Across a distributed system, one service often needs to communicate with another to complete a business operation. The Dapr service invocation building block can help streamline the communication between services.

What it solves

Making calls between services in a distributed application may appear easy, but there are many challenges involved. For example:

  • Where the other services are located.
  • How to call a service securely, given the service address.
  • How to handle retries when short-lived transient errors occur.

Lastly, as distributed applications compose many different services, capturing insights across service call graphs are critical to diagnosing production issues.

The service invocation building block addresses these challenges by using a Dapr sidecar as a reverse proxy for your service.

How it works

Let's start with an example. Consider two services, "Service A" and "Service B". Service A needs to call the catalog/items API on Service B. While Service A could take a dependency on Service B and make a direct call to it, Service A instead invokes the service invocation API on the Dapr sidecar. Figure 6-1 shows the operation.

How the Dapr service invocation works

Figure 6-1. How Dapr service invocation works.

Note the steps from the previous figure:

  1. Service A makes a call to the catalog/items endpoint in Service B by invoking the service invocation API on the Service A sidecar.

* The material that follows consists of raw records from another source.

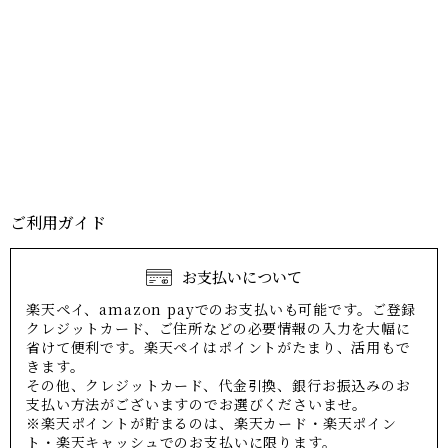
ご利用ガイド
お支払いについて
楽天ペイ、amazon payでのお支払いも可能です。ご登録
クレジットカード、ご住所などの必要情報の入力を大幅に
省けて便利です。楽天ペイはポイントがたまり、活用もで
きます。
その他、クレジットカード、代金引換、銀行お振込みのお
支払い方法がございますのでお選びくださいませ。
※楽天ポイントが貯まるのは、楽天カード・楽天ポイン
ト・楽天キャッシュでのお支払いに限ります。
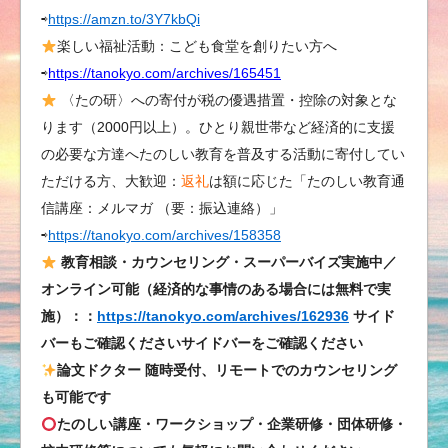
⇨
https://amzn.to/3Y7kbQi
楽しい福祉活動：こども食堂を創りたい方へ
⇨
https://tanokyo.com/archives/165451
〈たの研〉への寄付が税の優遇措置・控除の対象とな
ります（2000円以上）。ひとり親世帯など経済的に支援
の必要な方達へたのしい教育を普及する活動に寄付してい
ただける方、大歓迎：
返礼
は額に応じた「たのしい教育通
信講座：メルマガ （要：振込連絡）」
⇨
https://tanokyo.com/archives/158358
教育相談・カウンセリング・スーパーバイズ実施中／
オンライン可能（経済的な事情のある場合には無料で実
施）：：
https://tanokyo.com/archives/162936
サイド
バーもご確認くださいサイドバーをご確認ください
論文ドクター 随時受付、リモートでのカウンセリング
も可能です
たのしい講座・ワークショップ・企業研修・団体研修・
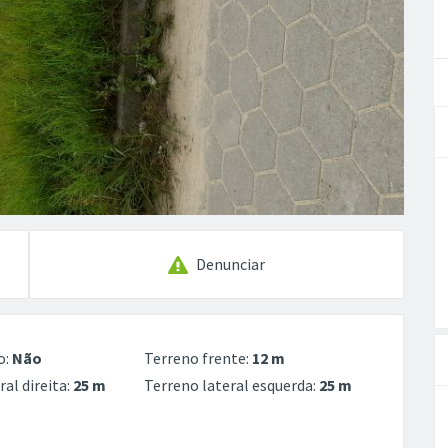
Denunciar
o:
Não
Terreno frente:
12 m
ral direita:
25 m
Terreno lateral esquerda:
25 m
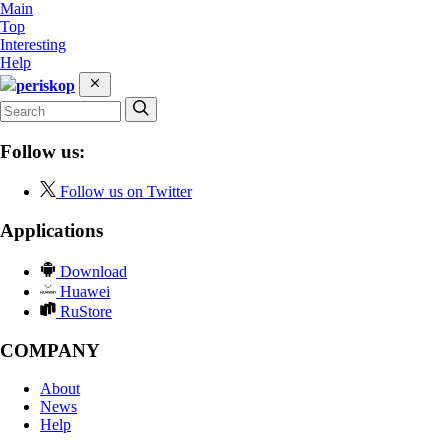
Main
Top
Interesting
Help
periskop
Follow us:
Follow us on Twitter
Applications
Download
Huawei
RuStore
COMPANY
About
News
Help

[!NOTE] The sidecar uses a pluggable name resolution mechanism to resolve the address of Service B. In self-hosted mode, Dapr uses mDNS to find it. When running in Kubernetes mode, the Kubernetes DNS service determines the address.

  1. The Service A sidecar forwards the request to the Service B sidecar.

  2. The Service B sidecar makes the actual catalog/items request against the Service B API.

  3. Service B executes the request and returns a response back to its sidecar.

  4. The Service B sidecar forwards the response back to the Service A sidecar.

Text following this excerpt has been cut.